| Task goal |
Print out each entry below in full, exactly as given, excluding pictures.

| Records shown |
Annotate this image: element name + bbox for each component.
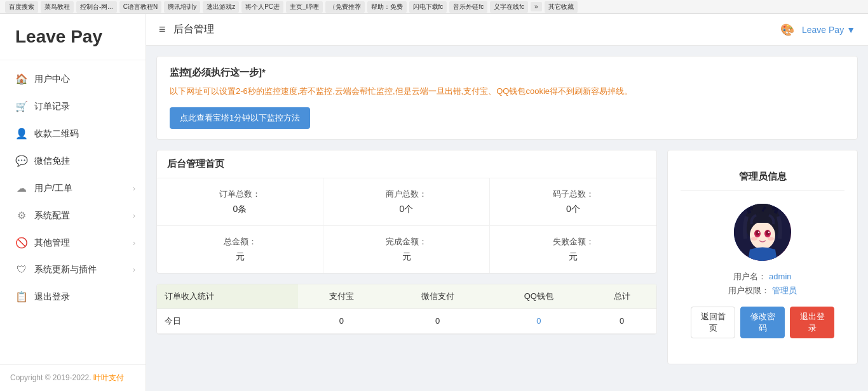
sidebar-logo: Leave Pay: [0, 14, 146, 60]
col-header-stats: 订单收入统计: [157, 284, 298, 309]
user-dropdown[interactable]: Leave Pay ▼: [802, 25, 855, 35]
sidebar-item-user-center[interactable]: 🏠 用户中心: [0, 65, 146, 93]
stat-label: 总金额：: [163, 236, 316, 248]
admin-role: 用户权限： 管理员: [691, 285, 834, 296]
sidebar-item-wechat-hook[interactable]: 💬 微信免挂: [0, 147, 146, 175]
sidebar-item-label: 系统配置: [34, 210, 70, 222]
dashboard-grid: 后台管理首页 订单总数： 0条 商户总数： 0个 码子总数：: [156, 150, 858, 364]
col-header-qq: QQ钱包: [490, 284, 587, 309]
browser-tab[interactable]: 腾讯培训y: [164, 1, 200, 13]
change-password-button[interactable]: 修改密码: [740, 307, 785, 338]
stat-label: 完成金额：: [330, 236, 483, 248]
browser-tab[interactable]: 主页_哔哩: [286, 1, 323, 13]
avatar: [734, 204, 791, 261]
copyright-text: Copyright © 2019-2022.: [10, 373, 93, 382]
svg-point-9: [751, 237, 757, 241]
row-qq: 0: [490, 308, 587, 333]
svg-point-10: [768, 237, 774, 241]
sidebar-item-user-work-order[interactable]: ☁ 用户/工单 ›: [0, 175, 146, 202]
admin-card: 管理员信息: [667, 150, 858, 364]
user-label: Leave Pay: [802, 25, 844, 35]
alert-text: 以下网址可以设置2-6秒的监控速度,若不监控,云端会帮忙监控,但是云端一旦出错,…: [170, 85, 844, 98]
stat-value: 元: [330, 251, 483, 263]
stat-label: 失败金额：: [496, 236, 650, 248]
sidebar-item-label: 收款二维码: [34, 128, 79, 140]
sidebar-item-other-manage[interactable]: 🚫 其他管理 ›: [0, 229, 146, 256]
browser-tab[interactable]: 帮助：免费: [367, 1, 407, 13]
header-right: 🎨 Leave Pay ▼: [780, 23, 855, 37]
browser-tab[interactable]: 义字在线fc: [490, 1, 528, 13]
sidebar-item-payment-qr[interactable]: 👤 收款二维码: [0, 120, 146, 147]
orders-table-card: 订单收入统计 支付宝 微信支付 QQ钱包 总计 今日 0: [156, 284, 657, 335]
dashboard-main: 后台管理首页 订单总数： 0条 商户总数： 0个 码子总数：: [156, 150, 657, 364]
sidebar-item-system-config[interactable]: ⚙ 系统配置 ›: [0, 202, 146, 229]
browser-tab[interactable]: C语言教程N: [119, 1, 161, 13]
admin-card-title: 管理员信息: [681, 163, 844, 191]
sidebar-item-label: 退出登录: [34, 291, 70, 303]
browser-tab[interactable]: 音乐外链fc: [449, 1, 487, 13]
browser-tab[interactable]: 其它收藏: [545, 1, 578, 13]
sidebar-item-label: 用户中心: [34, 74, 70, 85]
stat-cell-merchants: 商户总数： 0个: [323, 178, 490, 225]
browser-tab[interactable]: 百度搜索: [5, 1, 38, 13]
browser-tab[interactable]: »: [531, 2, 542, 11]
stat-label: 订单总数：: [163, 189, 316, 200]
col-header-wechat: 微信支付: [385, 284, 490, 309]
gear-icon: ⚙: [15, 209, 28, 222]
svg-point-2: [750, 222, 775, 249]
col-header-total: 总计: [587, 284, 656, 309]
browser-tab[interactable]: 控制台-网...: [76, 1, 117, 13]
browser-tab[interactable]: 逃出游戏z: [203, 1, 239, 13]
browser-tab[interactable]: （免费推荐: [325, 1, 365, 13]
stat-value: 元: [163, 251, 316, 263]
row-wechat: 0: [385, 308, 490, 333]
sidebar-item-label: 微信免挂: [34, 156, 70, 167]
col-header-alipay: 支付宝: [298, 284, 385, 309]
stats-row-2: 总金额： 元 完成金额： 元 失败金额： 元: [157, 226, 656, 273]
sidebar-footer: Copyright © 2019-2022. 叶叶支付: [0, 364, 146, 391]
row-label: 今日: [157, 308, 298, 333]
svg-point-8: [768, 232, 770, 233]
table-row: 今日 0 0 0 0: [157, 308, 656, 333]
palette-icon[interactable]: 🎨: [780, 23, 794, 37]
footer-link[interactable]: 叶叶支付: [93, 373, 124, 382]
main-content: ≡ 后台管理 🎨 Leave Pay ▼ 监控[必须执行这一步]* 以下网址可以…: [146, 14, 868, 391]
sidebar-item-order-records[interactable]: 🛒 订单记录: [0, 93, 146, 120]
sidebar-menu: 🏠 用户中心 🛒 订单记录 👤 收款二维码 💬 微信免挂 ☁ 用户/工单 ›: [0, 60, 146, 364]
svg-point-7: [758, 232, 759, 233]
header-left: ≡ 后台管理: [159, 23, 214, 36]
hamburger-icon[interactable]: ≡: [159, 23, 166, 36]
username-value: admin: [769, 272, 791, 281]
alert-button[interactable]: 点此查看宝塔1分钟以下监控方法: [170, 107, 310, 129]
logout-button[interactable]: 退出登录: [790, 307, 834, 338]
qr-icon: 👤: [15, 128, 28, 140]
page-title: 后台管理: [173, 23, 214, 36]
cloud-icon: ☁: [15, 182, 28, 194]
browser-tab[interactable]: 菜鸟教程: [41, 1, 74, 13]
stat-label: 码子总数：: [496, 189, 650, 200]
stat-cell-failed-amount: 失败金额： 元: [490, 226, 656, 273]
cart-icon: 🛒: [15, 100, 28, 112]
sidebar-item-system-update[interactable]: 🛡 系统更新与插件 ›: [0, 256, 146, 283]
dropdown-arrow-icon: ▼: [846, 25, 855, 35]
stats-card: 后台管理首页 订单总数： 0条 商户总数： 0个 码子总数：: [156, 150, 657, 274]
chevron-right-icon: ›: [133, 265, 135, 274]
admin-actions: 返回首页 修改密码 退出登录: [691, 307, 834, 338]
role-value: 管理员: [772, 286, 797, 295]
wechat-icon: 💬: [15, 155, 28, 167]
admin-info: 用户名： admin 用户权限： 管理员: [691, 271, 834, 296]
top-header: ≡ 后台管理 🎨 Leave Pay ▼: [146, 14, 868, 46]
chevron-right-icon: ›: [133, 211, 135, 220]
return-home-button[interactable]: 返回首页: [691, 307, 735, 338]
logout-icon: 📋: [15, 291, 28, 303]
home-icon: 🏠: [15, 73, 28, 85]
sidebar-item-logout[interactable]: 📋 退出登录: [0, 283, 146, 310]
admin-info-panel: 管理员信息: [667, 150, 858, 364]
stats-row-1: 订单总数： 0条 商户总数： 0个 码子总数： 0个: [157, 178, 656, 226]
row-total: 0: [587, 308, 656, 333]
browser-tab[interactable]: 闪电下载fc: [409, 1, 447, 13]
username-label: 用户名：: [733, 272, 766, 281]
block-icon: 🚫: [15, 237, 28, 249]
browser-tab[interactable]: 将个人PC进: [241, 1, 283, 13]
stat-value: 0条: [163, 204, 316, 215]
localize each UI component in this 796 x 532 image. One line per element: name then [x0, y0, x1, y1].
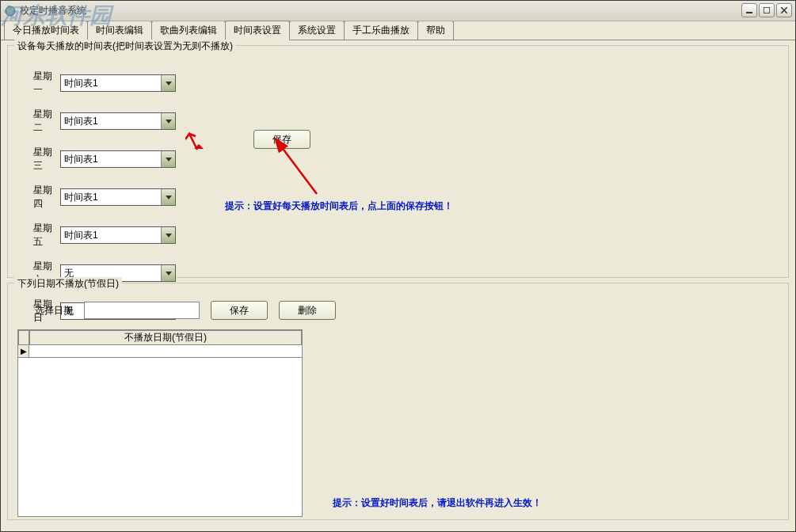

| Exercise result |
Annotate this image: element name + bbox for each component.
sidebar-logo: Leave Pay: [0, 14, 146, 60]
col-header-stats: 订单收入统计: [157, 284, 298, 309]
user-dropdown[interactable]: Leave Pay ▼: [802, 25, 855, 35]
sidebar-item-user-center[interactable]: 🏠 用户中心: [0, 65, 146, 93]
stat-label: 总金额：: [163, 236, 316, 248]
admin-role: 用户权限： 管理员: [691, 285, 834, 296]
sidebar-item-wechat-hook[interactable]: 💬 微信免挂: [0, 147, 146, 175]
sidebar-item-label: 系统配置: [34, 210, 70, 222]
dashboard-grid: 后台管理首页 订单总数： 0条 商户总数： 0个 码子总数：: [156, 150, 858, 364]
col-header-qq: QQ钱包: [490, 284, 587, 309]
browser-tab[interactable]: 腾讯培训y: [164, 1, 200, 13]
change-password-button[interactable]: 修改密码: [740, 307, 785, 338]
stat-label: 完成金额：: [330, 236, 483, 248]
browser-tab[interactable]: 主页_哔哩: [286, 1, 323, 13]
avatar: [734, 204, 791, 261]
copyright-text: Copyright © 2019-2022.: [10, 373, 93, 382]
svg-point-9: [751, 237, 757, 241]
row-qq: 0: [490, 308, 587, 333]
svg-point-10: [768, 237, 774, 241]
sidebar-item-user-work-order[interactable]: ☁ 用户/工单 ›: [0, 175, 146, 202]
admin-card: 管理员信息: [667, 150, 858, 364]
user-label: Leave Pay: [802, 25, 844, 35]
alert-text: 以下网址可以设置2-6秒的监控速度,若不监控,云端会帮忙监控,但是云端一旦出错,…: [170, 85, 844, 98]
stat-value: 元: [330, 251, 483, 263]
stat-label: 失败金额：: [496, 236, 650, 248]
sidebar-item-label: 收款二维码: [34, 128, 79, 140]
sidebar-item-other-manage[interactable]: 🚫 其他管理 ›: [0, 229, 146, 256]
browser-tab[interactable]: 帮助：免费: [367, 1, 407, 13]
header-right: 🎨 Leave Pay ▼: [780, 23, 855, 37]
browser-tab[interactable]: 义字在线fc: [490, 1, 528, 13]
sidebar-item-payment-qr[interactable]: 👤 收款二维码: [0, 120, 146, 147]
orders-table-card: 订单收入统计 支付宝 微信支付 QQ钱包 总计 今日 0: [156, 284, 657, 335]
dashboard-main: 后台管理首页 订单总数： 0条 商户总数： 0个 码子总数：: [156, 150, 657, 364]
sidebar-item-system-config[interactable]: ⚙ 系统配置 ›: [0, 202, 146, 229]
browser-tab[interactable]: C语言教程N: [119, 1, 161, 13]
admin-card-title: 管理员信息: [681, 163, 844, 191]
sidebar-item-label: 退出登录: [34, 291, 70, 303]
browser-tab[interactable]: 音乐外链fc: [449, 1, 487, 13]
browser-tab[interactable]: 其它收藏: [545, 1, 578, 13]
sidebar-item-label: 用户中心: [34, 74, 70, 85]
stat-cell-merchants: 商户总数： 0个: [323, 178, 490, 225]
browser-tab[interactable]: 百度搜索: [5, 1, 38, 13]
browser-tab[interactable]: »: [531, 2, 542, 11]
stat-label: 订单总数：: [163, 189, 316, 200]
col-header-wechat: 微信支付: [385, 284, 490, 309]
gear-icon: ⚙: [15, 209, 28, 222]
svg-point-2: [750, 222, 775, 249]
col-header-total: 总计: [587, 284, 656, 309]
browser-tab[interactable]: 控制台-网...: [76, 1, 117, 13]
browser-tab[interactable]: 逃出游戏z: [203, 1, 239, 13]
browser-tab[interactable]: （免费推荐: [325, 1, 365, 13]
stat-value: 元: [163, 251, 316, 263]
row-wechat: 0: [385, 308, 490, 333]
sidebar-item-label: 微信免挂: [34, 156, 70, 167]
col-header-alipay: 支付宝: [298, 284, 385, 309]
stats-row-2: 总金额： 元 完成金额： 元 失败金额： 元: [157, 226, 656, 273]
sidebar-footer: Copyright © 2019-2022. 叶叶支付: [0, 364, 146, 391]
row-label: 今日: [157, 308, 298, 333]
svg-point-8: [768, 232, 770, 233]
table-row: 今日 0 0 0 0: [157, 308, 656, 333]
palette-icon[interactable]: 🎨: [780, 23, 794, 37]
footer-link[interactable]: 叶叶支付: [93, 373, 124, 382]
main-content: ≡ 后台管理 🎨 Leave Pay ▼ 监控[必须执行这一步]* 以下网址可以…: [146, 14, 868, 391]
sidebar-item-order-records[interactable]: 🛒 订单记录: [0, 93, 146, 120]
sidebar-menu: 🏠 用户中心 🛒 订单记录 👤 收款二维码 💬 微信免挂 ☁ 用户/工单 ›: [0, 60, 146, 364]
svg-point-7: [758, 232, 759, 233]
header-left: ≡ 后台管理: [159, 23, 214, 36]
hamburger-icon[interactable]: ≡: [159, 23, 166, 36]
username-value: admin: [769, 272, 791, 281]
alert-button[interactable]: 点此查看宝塔1分钟以下监控方法: [170, 107, 310, 129]
logout-button[interactable]: 退出登录: [790, 307, 834, 338]
qr-icon: 👤: [15, 128, 28, 140]
page-title: 后台管理: [173, 23, 214, 36]
cloud-icon: ☁: [15, 182, 28, 194]
browser-tab[interactable]: 菜鸟教程: [41, 1, 74, 13]
stat-label: 码子总数：: [496, 189, 650, 200]
stat-cell-failed-amount: 失败金额： 元: [490, 226, 656, 273]
cart-icon: 🛒: [15, 100, 28, 112]
sidebar-item-system-update[interactable]: 🛡 系统更新与插件 ›: [0, 256, 146, 283]
dropdown-arrow-icon: ▼: [846, 25, 855, 35]
stats-card: 后台管理首页 订单总数： 0条 商户总数： 0个 码子总数：: [156, 150, 657, 274]
chevron-right-icon: ›: [133, 265, 135, 274]
admin-actions: 返回首页 修改密码 退出登录: [691, 307, 834, 338]
role-value: 管理员: [772, 286, 797, 295]
wechat-icon: 💬: [15, 155, 28, 167]
admin-info: 用户名： admin 用户权限： 管理员: [691, 271, 834, 296]
top-header: ≡ 后台管理 🎨 Leave Pay ▼: [146, 14, 868, 46]
chevron-right-icon: ›: [133, 211, 135, 220]
return-home-button[interactable]: 返回首页: [691, 307, 735, 338]
logout-icon: 📋: [15, 291, 28, 303]
home-icon: 🏠: [15, 73, 28, 85]
sidebar-item-logout[interactable]: 📋 退出登录: [0, 283, 146, 310]
admin-info-panel: 管理员信息: [667, 150, 858, 364]
stats-row-1: 订单总数： 0条 商户总数： 0个 码子总数： 0个: [157, 178, 656, 226]
row-total: 0: [587, 308, 656, 333]
browser-tab[interactable]: 闪电下载fc: [409, 1, 447, 13]
username-label: 用户名：: [733, 272, 766, 281]
block-icon: 🚫: [15, 237, 28, 249]
browser-tab[interactable]: 将个人PC进: [241, 1, 283, 13]
stat-value: 0条: [163, 204, 316, 215]
localize each UI component in this 796 x 532 image. One line per element: name then [x0, y0, x1, y1].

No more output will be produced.